We see further upside for Japanese equities, amid a solid macro backdrop, positive corporate reforms and earnings, and the return of foreign investors; any monetary policy mis-step remains a risk to the market
Japanese bond yields have risen amid a sustained return of inflation, monetary tightening, and political instability
A period of weak prime ministers, complex coalition politics and some fiscal expansion seem likely; we are not, however, unduly concerned over the country’s debt dynamics
We expect the Bank of Japan to hold off on further rate rises until January 2026, while dollar weakness could be the most important factor supporting the Japanese yen.
Japan’s radical economic and political changes, from the return of inflation and rising bond yields to government instability, have caught global investors’ attention. We assess the drivers behind our preference for Japanese equities, and the risks ahead.

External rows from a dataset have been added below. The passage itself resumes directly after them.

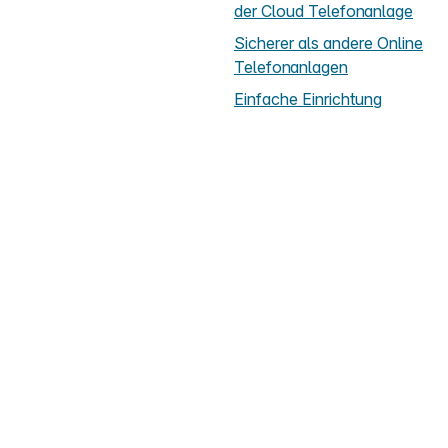
der Cloud Telefonanlage
Sicherer als andere Online
Telefonanlagen
Einfache Einrichtung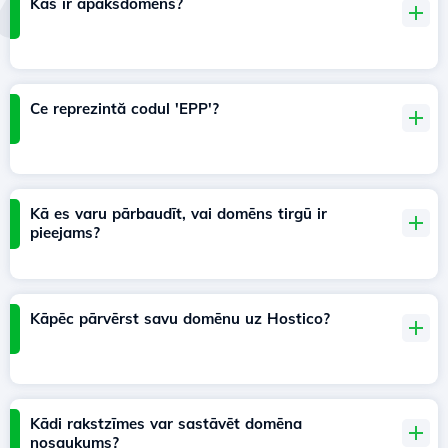
Kas ir apakšdomēns?
Ce reprezintă codul 'EPP'?
Kā es varu pārbaudīt, vai domēns tirgū ir
pieejams?
Kāpēc pārvērst savu domēnu uz Hostico?
Kādi rakstzīmes var sastāvēt domēna
nosaukums?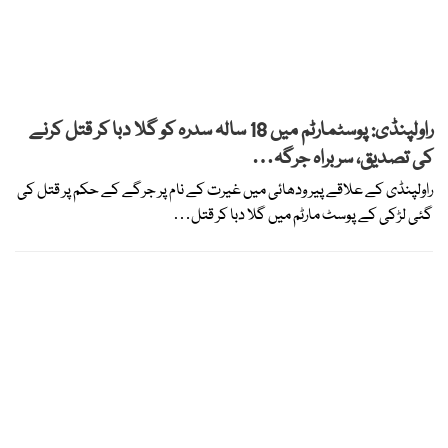
راولپنڈی: پوسٹمارٹم میں 18 سالہ سدرہ کو گلا دبا کر قتل کرنے
کی تصدیق، سربراہ جرگہ…
راولپنڈی کے علاقے پیر ودھائی میں غیرت کے نام پر جرگے کے حکم پر قتل کی
گئی لڑکی کے پوسٹ مارٹم میں گلا دبا کر قتل…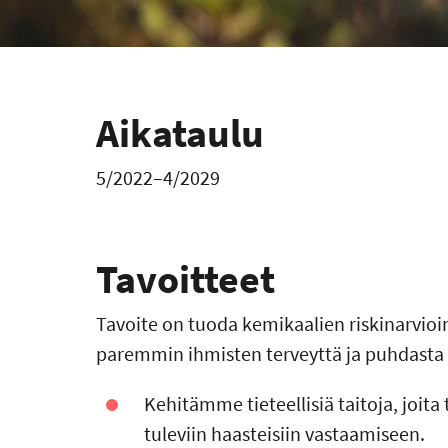
Aikataulu
5/2022–4/2029
Tavoitteet
Tavoite on tuoda kemikaalien riskinarvioin
paremmin ihmisten terveyttä ja puhdasta
Kehitämme tieteellisiä taitoja, joita
tuleviin haasteisiin vastaamiseen.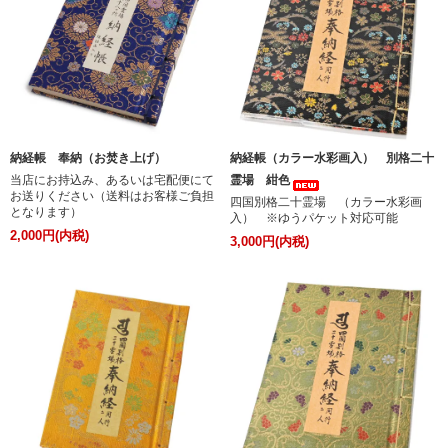
納経帳 奉納（お焚き上げ）
納経帳（カラー水彩画入） 別格二十
当店にお持込み、あるいは宅配便にて
霊場 紺色
お送りください（送料はお客様ご負担
四国別格二十霊場 （カラー水彩画
となります）
入） ※ゆうパケット対応可能
2,000円(内税)
3,000円(内税)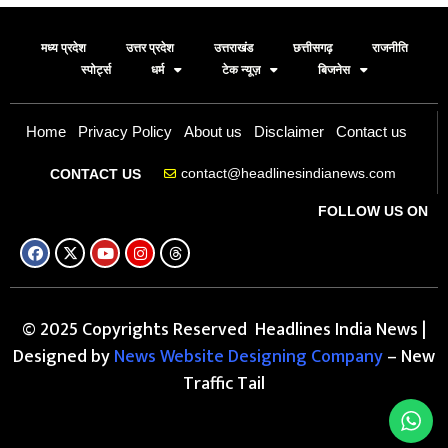
मध्य प्रदेश
उत्तर प्रदेश
उत्तराखंड
छत्तीसगढ़
राजनीति
स्पोर्ट्स
धर्म
टेक न्यूज़
बिजनेस
Home
Privacy Policy
About us
Disclaimer
Contact us
contact@headlinesindianews.com
CONTACT US
FOLLOW US ON
© 2025 Copyrights Reserved Headlines India News |
Designed by
News Website Designing Company
– New
Traffic Tail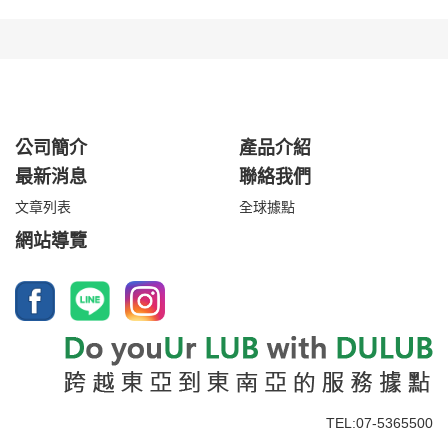
公司簡介
產品介紹
最新消息
聯絡我們
文章列表
全球據點
網站導覽
TEL:07-5365500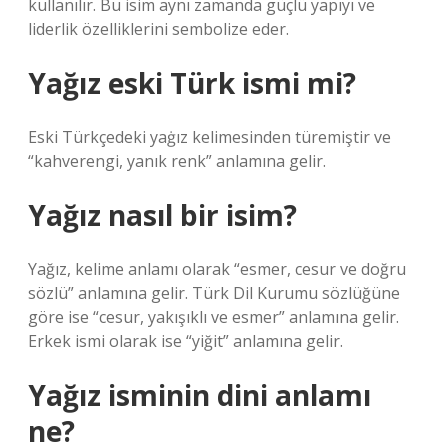
kullanılır. Bu isim aynı zamanda güçlü yapıyı ve
liderlik özelliklerini sembolize eder.
Yağız eski Türk ismi mi?
Eski Türkçedeki yaġız kelimesinden türemiştir ve
“kahverengi, yanık renk” anlamına gelir.
Yağız nasıl bir isim?
Yağız, kelime anlamı olarak “esmer, cesur ve doğru
sözlü” anlamına gelir. Türk Dil Kurumu sözlüğüne
göre ise “cesur, yakışıklı ve esmer” anlamına gelir.
Erkek ismi olarak ise “yiğit” anlamına gelir.
Yağız isminin dini anlamı
ne?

The sustained return of inflation and gradual monetary policy normalisation by the Bank of Japan (BoJ) since its 2024 exit from negative interest rates, have been tailwinds for Japanese stocks. The rally has strengthened in recent months, driven by solid growth and earnings prospects, corporate reforms, a better-than-feared US trade deal, and the steady return of foreign investors – driving an 11% rise in the Nikkei 225 index since the beginning of July. We see further upside for Japanese stocks ahead.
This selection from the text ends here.